In the original variable, participant ID # 1, 3, 5, and 7 all have a response of zero for the amount of alcohol consumed, but are expressed in different ways. Specifically, participant ID # 3 and 7 wrote their response as “N/A” and “NA” (respectively). These responses differ from participant ID # 9 who has true missing data, as well as participant ID # 10 and 14 who did not receive the ‘alc_amount’ question because they answered “no (0)” to the ‘alc_endorsed’ question.

Using the zero_measures() function, participants who answered the equivalent to zero alcohol consumption, had their responses transformed to a numeric zero, whilst those who were truly missing a response for this question retained their missing response. Further data cleaning would see a response of zero entered for participant IDs # 10 and 14 who did not endorse alcohol consumption, whilst particpant ID # 10 would retain a true missing (NA) response as there is no way to determine whether they would have endorsed alcohol consumption or not.

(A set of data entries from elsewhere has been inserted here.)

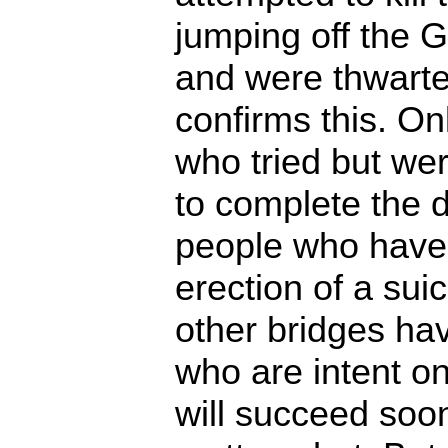
jumping off the 
and were thwarte
confirms this. On
who tried but we
to complete the 
people who have
erection of a suic
other bridges ha
who are intent on
will succeed soon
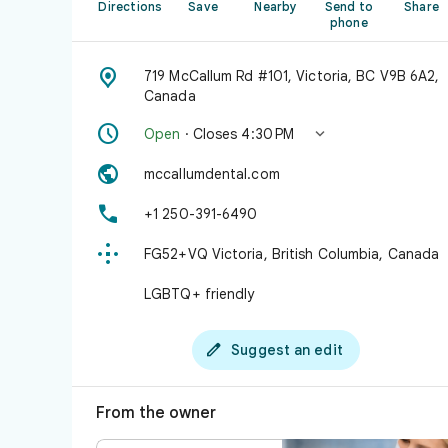
Directions
Save
Nearby
Send to
Share
phone

719 McCallum Rd #101, Victoria, BC V9B 6A2,
Canada


Open
· Closes 4:30 PM

mccallumdental.com

+1 250-391-6490

FG52+VQ Victoria, British Columbia, Canada
LGBTQ+ friendly

Suggest an edit
From the owner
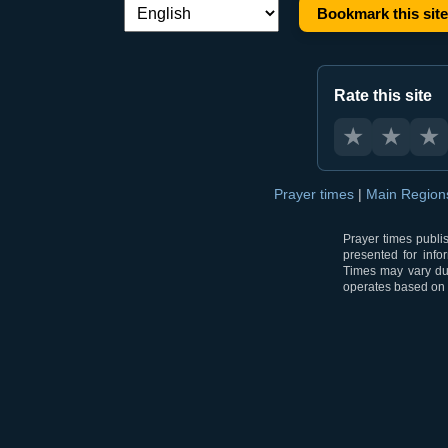
Bookmark this site
Language switch:
Rate this site
★
★
★
Prayer times
|
Main Regio
Prayer times publi
presented for info
Times may vary due
operates based on t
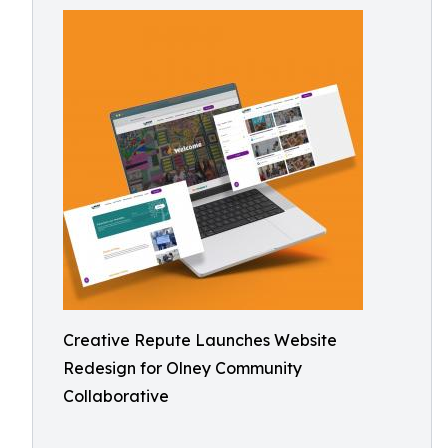
Creative Repute Launches Website
Redesign for Olney Community
Collaborative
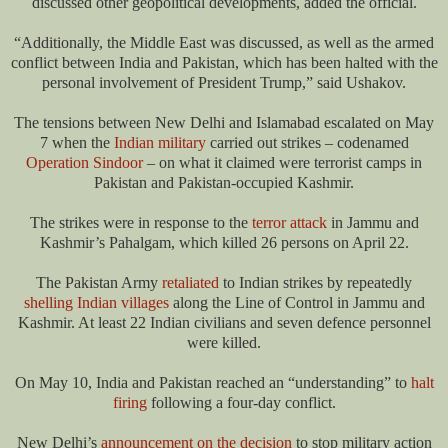
discussed other geopolitical developments, added the official.
“Additionally, the Middle East was discussed, as well as the armed
conflict between India and Pakistan, which has been halted with the
personal involvement of President Trump,” said Ushakov.
The tensions between New Delhi and Islamabad escalated on May
7 when the
Indian military
carried out strikes – codenamed
Operation Sindoor
– on what it claimed were terrorist camps in
Pakistan and Pakistan-occupied Kashmir.
The strikes were in response to the
terror attack
in Jammu and
Kashmir’s Pahalgam, which killed 26 persons on April 22.
The Pakistan Army
retaliated
to Indian strikes by repeatedly
shelling Indian villages
along the Line of Control in Jammu and
Kashmir. At least 22 Indian civilians and seven defence personnel
were killed.
On May 10, India and Pakistan reached an “understanding” to
halt
firing
following a four-day conflict.
New Delhi’s
announcement on the decision
to stop military action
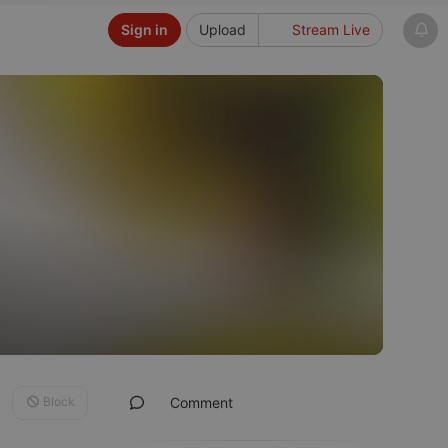
Sign in
Upload
Stream Live
Block
Comment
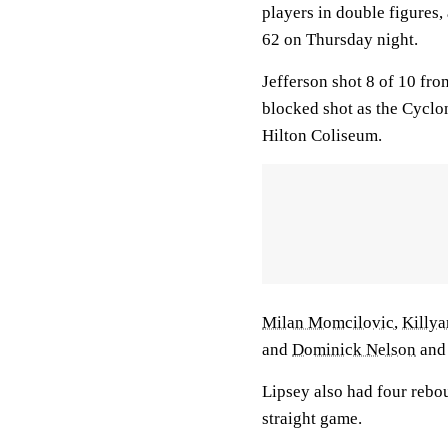
players in double figures
62 on Thursday night.
Jefferson shot 8 of 10 fro
blocked shot as the Cyclo
Hilton Coliseum.
Milan Momcilovic
,
Killya
and
Dominick Nelson
an
Lipsey also had four rebou
straight game.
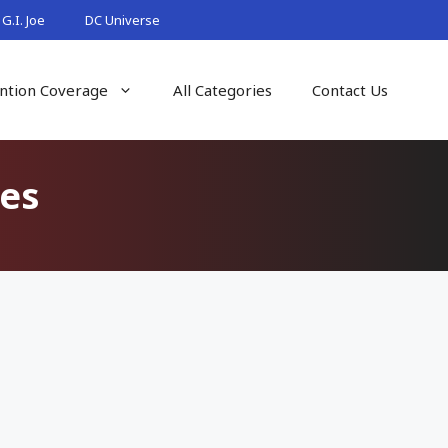
G.I. Joe
DC Universe
ntion Coverage
All Categories
Contact Us
es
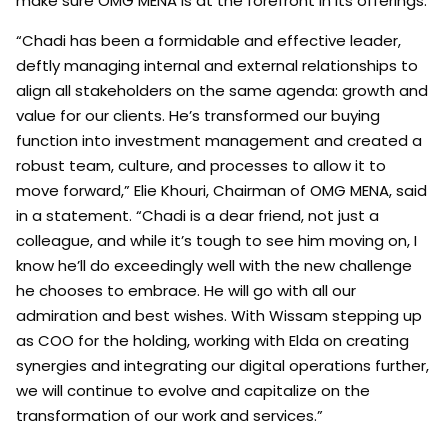
make sure OMG MENA is at the forefront in its offerings.
“Chadi has been a formidable and effective leader,
deftly managing internal and external relationships to
align all stakeholders on the same agenda: growth and
value for our clients. He’s transformed our buying
function into investment management and created a
robust team, culture, and processes to allow it to
move forward,” Elie Khouri, Chairman of OMG MENA, said
in a statement. “Chadi is a dear friend, not just a
colleague, and while it’s tough to see him moving on, I
know he’ll do exceedingly well with the new challenge
he chooses to embrace. He will go with all our
admiration and best wishes. With Wissam stepping up
as COO for the holding, working with Elda on creating
synergies and integrating our digital operations further,
we will continue to evolve and capitalize on the
transformation of our work and services.”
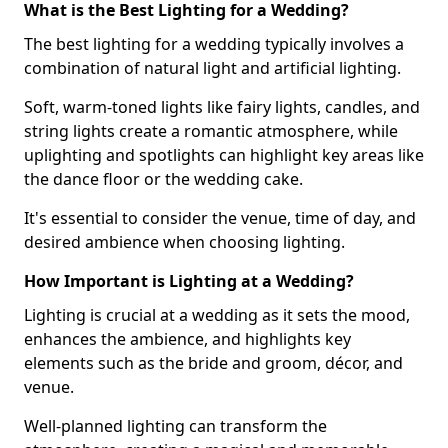
What is the Best Lighting for a Wedding?
The best lighting for a wedding typically involves a
combination of natural light and artificial lighting.
Soft, warm-toned lights like fairy lights, candles, and
string lights create a romantic atmosphere, while
uplighting and spotlights can highlight key areas like
the dance floor or the wedding cake.
It's essential to consider the venue, time of day, and
desired ambience when choosing lighting.
How Important is Lighting at a Wedding?
Lighting is crucial at a wedding as it sets the mood,
enhances the ambience, and highlights key
elements such as the bride and groom, décor, and
venue.
Well-planned lighting can transform the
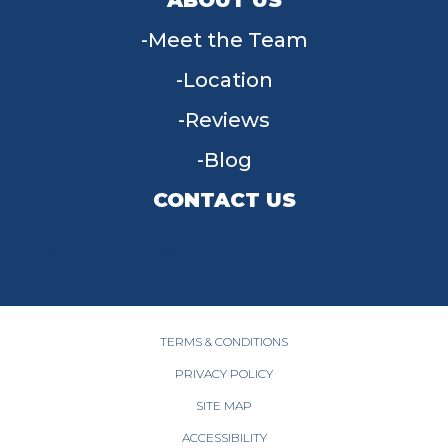
Meet the Team
Location
Reviews
Blog
CONTACT US
955 W Main St, Tipp City, OH 45371
(937) 203-4677
TERMS & CONDITIONS
PRIVACY POLICY
SITE MAP
ACCESSIBILITY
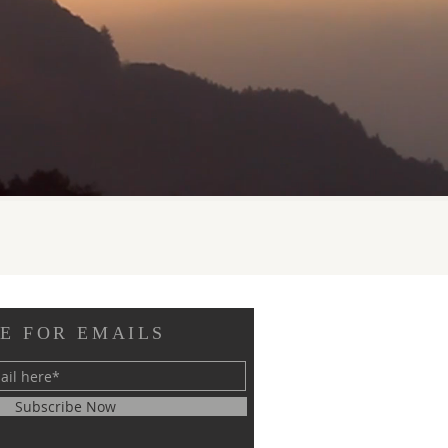
E FOR EMAILS
Subscribe Now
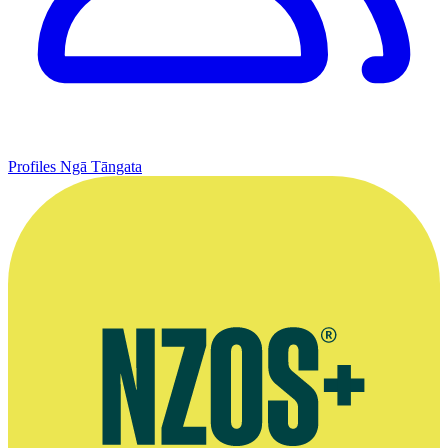
Profiles
Ngā Tāngata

And finally, the clean_measures() function can be applied to remove “ounces” written in responses:

dl_data$alc_amount2[dl_data$alc_endorsed==0] <- 0
dl_data$alc_amount3 <- clean_measures(dl_data$alc_amount2, type = "ounces", symbols = T)

A Final Note

Of course, good data collection techniques would minimize the need for this type of cleaning. The type of responses allowed to be captured in the survey response field is one way to avoid the types of messy data seen with alpha-numeric responses. However, this alone does not ensure good data quality. Improvements to the question being asked and/or the instructions being given to participants must be critically assessed on how they can improve the accuracy of what is being collected.